As I indicated in my comment, there will be many silly
examples if we interpret your notion of ``$\Phi$ is
preserved by an iteration $P_\delta$'' to mean that
whenever all the proper initial segments of the iteration
$P_\alpha$ for $\alpha<\delta$ have $\Phi$, then $P_\delta$
has $\Phi$. The reason is that if $\delta=\beta+1$ is a
successor ordinal, then this way of stating the property
doesn't place any requirement on the stage $\beta$ forcing.
For example, let $\Phi$ hold of a forcing notion $P$ if and
only if $P$ is equivalent to countably closed forcing. This
is preserved by countable support limit ordinal iterations,
since if every initial segment $P_\alpha$ for
$\alpha<\delta$ is countably closed, then so is the whole
iteration $P_\delta$, provided $\delta$ is a limit. But if
$Q$ is any non-countably forcing notion, consider the
iteration of length $1$, forcing with $Q$ at stage $0$.
Since $P_0$ is trivial, it is countably closed, but the
whole iteration $P_1$ is not, so it violates your property
in the ignoring-the-last-stage manner that you have stated
Another silly example: let $\Phi$ hold of proper forcing.
This is preserved by countable support limits, by Shelah's
theorem, but it is not preserved by finite iterations in
the ignoring-the-last-stage sense that you describe.

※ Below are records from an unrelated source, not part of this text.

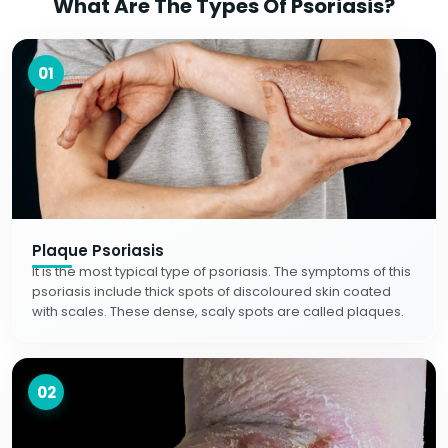
What Are The Types Of Psoriasis?
01
Plaque Psoriasis
It is the most typical type of psoriasis. The symptoms of this
psoriasis include thick spots of discoloured skin coated
with scales. These dense, scaly spots are called plaques.
02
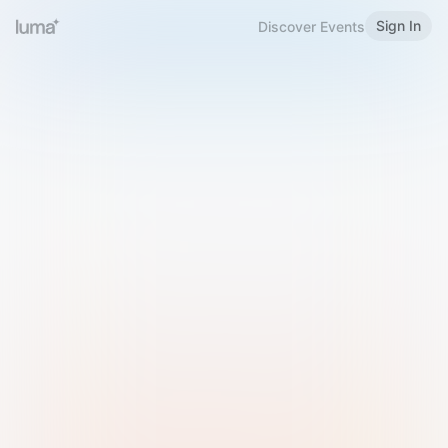
Sign In
Discover Events
Welcome to Luma
Please sign in or sign up below.
Email
Use Phone Number
Continue with Email
Sign in with Google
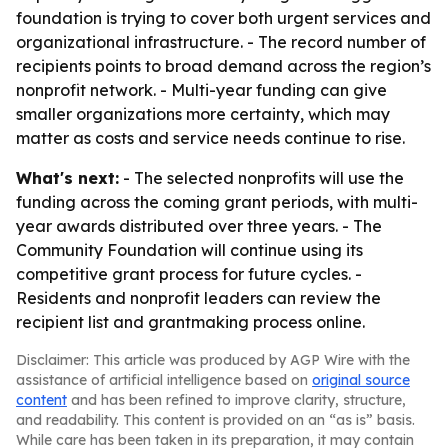
foundation is trying to cover both urgent services and
organizational infrastructure. - The record number of
recipients points to broad demand across the region’s
nonprofit network. - Multi-year funding can give
smaller organizations more certainty, which may
matter as costs and service needs continue to rise.
What's next:
- The selected nonprofits will use the
funding across the coming grant periods, with multi-
year awards distributed over three years. - The
Community Foundation will continue using its
competitive grant process for future cycles. -
Residents and nonprofit leaders can review the
recipient list and grantmaking process online.
Disclaimer: This article was produced by AGP Wire with the
assistance of artificial intelligence based on
original source
content
and has been refined to improve clarity, structure,
and readability. This content is provided on an “as is” basis.
While care has been taken in its preparation, it may contain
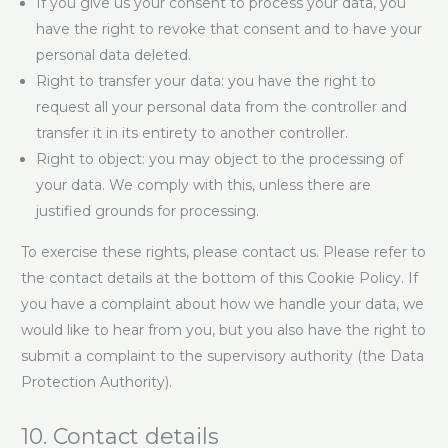
If you give us your consent to process your data, you
have the right to revoke that consent and to have your
personal data deleted.
Right to transfer your data: you have the right to
request all your personal data from the controller and
transfer it in its entirety to another controller.
Right to object: you may object to the processing of
your data. We comply with this, unless there are
justified grounds for processing.
To exercise these rights, please contact us. Please refer to
the contact details at the bottom of this Cookie Policy. If
you have a complaint about how we handle your data, we
would like to hear from you, but you also have the right to
submit a complaint to the supervisory authority (the Data
Protection Authority).
10. Contact details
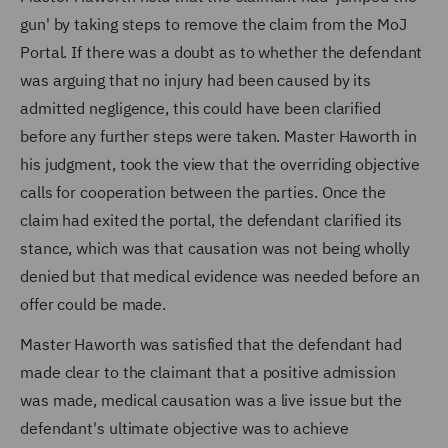
gun' by taking steps to remove the claim from the MoJ
Portal. If there was a doubt as to whether the defendant
was arguing that no injury had been caused by its
admitted negligence, this could have been clarified
before any further steps were taken. Master Haworth in
his judgment, took the view that the overriding objective
calls for cooperation between the parties. Once the
claim had exited the portal, the defendant clarified its
stance, which was that causation was not being wholly
denied but that medical evidence was needed before an
offer could be made.
Master Haworth was satisfied that the defendant had
made clear to the claimant that a positive admission
was made, medical causation was a live issue but the
defendant's ultimate objective was to achieve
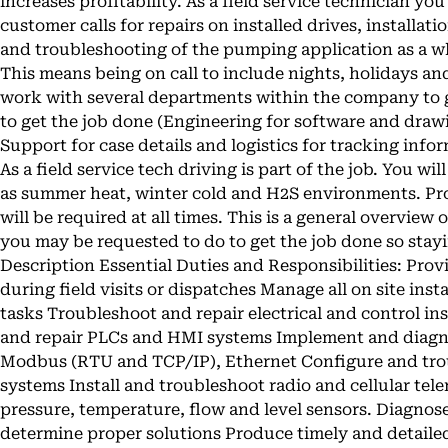
increases profitability. As a field service technician you
customer calls for repairs on installed drives, installa
and troubleshooting of the pumping application as a wh
This means being on call to include nights, holidays a
work with several departments within the company to g
to get the job done (Engineering for software and draw
Support for case details and logistics for tracking inf
As a field service tech driving is part of the job. You w
as summer heat, winter cold and H2S environments. Pr
will be required at all times. This is a general overview o
you may be requested to do to get the job done so stayi
Description Essential Duties and Responsibilities: Pro
during field visits or dispatches Manage all on site inst
tasks Troubleshoot and repair electrical and control i
and repair PLCs and HMI systems Implement and diag
Modbus (RTU and TCP/IP), Ethernet Configure and trou
systems Install and troubleshoot radio and cellular tel
pressure, temperature, flow and level sensors. Diagnos
determine proper solutions Produce timely and detaile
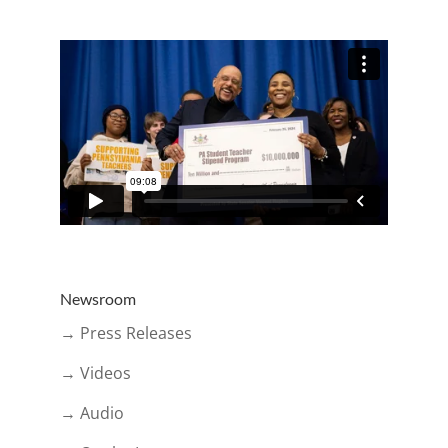
Newsroom
→ Press Releases
→ Videos
→ Audio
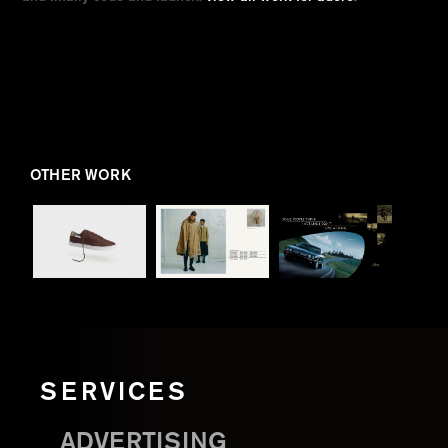
OTHER WORK
SERVICES
ADVERTISING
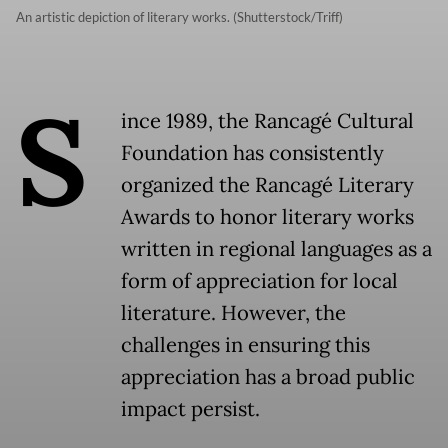
An artistic depiction of literary works. (Shutterstock/Triff)
S
ince 1989, the Rancagé Cultural
Foundation has consistently
organized the Rancagé Literary
Awards to honor literary works
written in regional languages as a
form of appreciation for local
literature. However, the
challenges in ensuring this
appreciation has a broad public
impact persist.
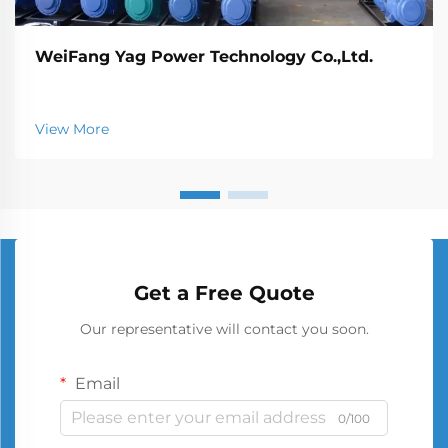
WeiFang Yag Power Technology Co.,Ltd.
View More
Get a Free Quote
Our representative will contact you soon.
Email
0/100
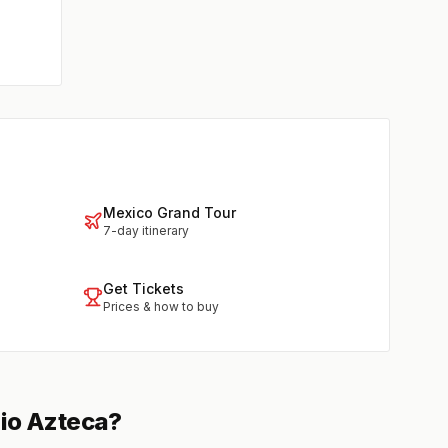
Mexico Grand Tour
7-day itinerary
Get Tickets
Prices & how to buy
dio Azteca?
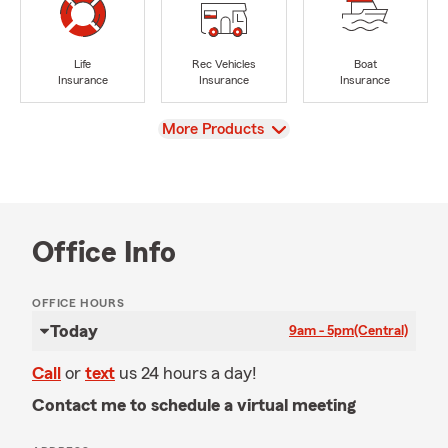
Life
Rec Vehicles
Boat
Insurance
Insurance
Insurance
View
More Products
Office Info
OFFICE HOURS
Today
9am - 5pm
(Central)
Call
or
text
us 24 hours a day!
Contact me to schedule a virtual meeting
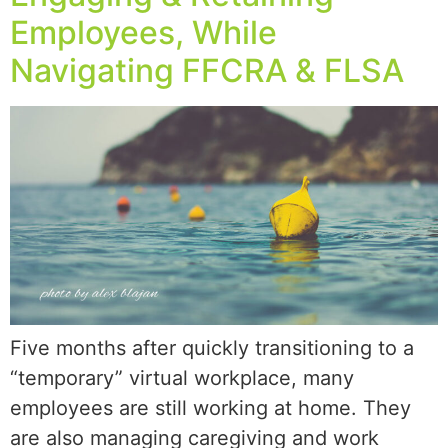
Employees, While
Navigating FFCRA & FLSA
Five months after quickly transitioning to a
“temporary” virtual workplace, many
employees are still working at home. They
are also managing caregiving and work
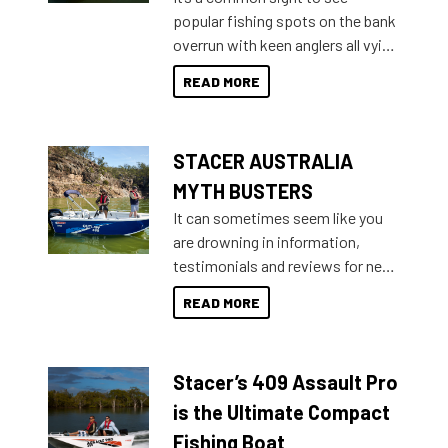
introduced Option Packs to make
popular fishing spots on the bank
deciding and purchasing easier
overrun with keen anglers all vying
than ever.
for that premium placing. So why
READ MORE
not open your horizons and get
out on the water?
STACER AUSTRALIA
MYTH BUSTERS
It can sometimes seem like you
are drowning in information,
testimonials and reviews for new
boats and it may be difficult to
READ MORE
sort through all the data to get to
what you’re really looking for. To
help cut through all the multitudes
Stacer’s 409 Assault Pro
of information, below are some
key myth busters on Stacer
is the Ultimate Compact
Australia.
Fishing Boat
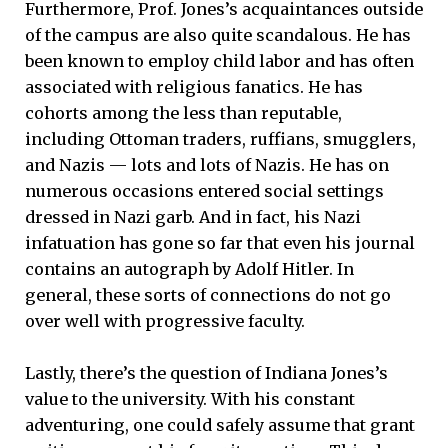
Furthermore, Prof. Jones’s acquaintances outside
of the campus are also quite scandalous. He has
been known to employ child labor and has often
associated with religious fanatics. He has
cohorts among the less than reputable,
including Ottoman traders, ruffians, smugglers,
and Nazis — lots and lots of Nazis. He has on
numerous occasions entered social settings
dressed in Nazi garb. And in fact, his Nazi
infatuation has gone so far that even his journal
contains an autograph by Adolf Hitler. In
general, these sorts of connections do not go
over well with progressive faculty.
Lastly, there’s the question of Indiana Jones’s
value to the university. With his constant
adventuring, one could safely assume that grant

So I think you don't really want to ignore the last stage
like that. Perhaps you are interested in something like
this: a property $\Phi$ of forcing notions (respecting the
equivalence of forcing) is preserved by an iteration of
length $\delta$, if whenever each stage $Q_\beta$ of an
iteration is forced over $P_\beta$ to have the property,
then $P_\delta$ also has the property. For example, proper
forcing is preserved by countable support iterations. The
countable chain condition is preserved by finite support
iterations. Countably closed forcing is preserved by
countable support iterations.
Now, you want to ask whether there is a property that is
preserved by all limit iterations, but not by some finite
If trivial forcing has property $\Phi$, which is the
typical situation (e.g. trivial forcing is c.c.c., proper,
closed, cardinal-preserving, GCH-preserving, etc. etc.),
then the answer is no, again for a silly reason. Suppose
that $P_n$ is a finite iteration that witnesses that $\Phi$
is not preserved, so that each stage $Q_m$ of $P_n$ has
$\Phi$, but the iteration $P_n$ itself does not. Now let
$P_\omega$ simply continue the forcing with trivial forcing
out to stage $\omega$, and use countable support. Thus,
every stage of $P_\omega$ has property $\Phi$, but the
iteration altogether is forcing equivalent to $P_n$, which
does not have property $\Phi$.
You can tweak this example to make an iteration $R_\omega$
of length $\omega$, which is nontrivial at every stage in
the weak sense that no $R_m$ forces with $1$ that $Q_m$ is
trivial, but such that anyway $R_\omega$ is forcing
equivalent to the original $P_n$. For example, let the
first stage of forcing generically choose a natural number
$k$, which is interpreted as the place where the actual
iteration $P_n$ will begin. Every stage $m$ has a nonzero
Boolean possibility of being in the nontrivial part of the
iteration, and so no stage of this forcing is forced by $1$
to be trivial.
Perhaps a more interesting question would be to inquire:
Question. Is there a first order property that holds
in all the forcing extensions by limit length countable
support iterations, but not in all forcing extensions by
finite length forcing iterations?
That is, we inquire not about properties of the forcing,
but rather about properties of the universe to which the
forcing leads. In this case, to avoid the silly kind of
example above, let us insist that every stage of the
iteration forces that the next stage of forcing is
nontrivial below every condition.
In this case, the answer is Yes. One easy example is to let
$\Phi$ be the assertion: ``the universe is not a forcing
extension of $L$ by adding one Sacks real.'' If I have an
iteration $P_\delta$ of any limit length $\delta$,
nontrivial at every stage, then it cannot be that
$P_\delta$ is equivalent to adding a Sacks real, since that
forcing admits no intermediate models, such as the forcing
extensions arising during the iteration. But the iteration
over $L$ of length $1$, adding a Sacks real at that stage,
fails property $\Phi$.
More generally, however, for any class $\Gamma$ of forcing
notions, the statement $\Psi\ =$ ``the universe is
obtained by forcing over $L$ with forcing of a certain type
$\Gamma$'' is first order expressible. So if you have any
class $\Gamma$, such as the class of forcing that is
equivalent to countable support limit length iterations,
the statement $\Psi$ will be true exactly in the forcing
extensions of $L$ you are inquiring about, and only those.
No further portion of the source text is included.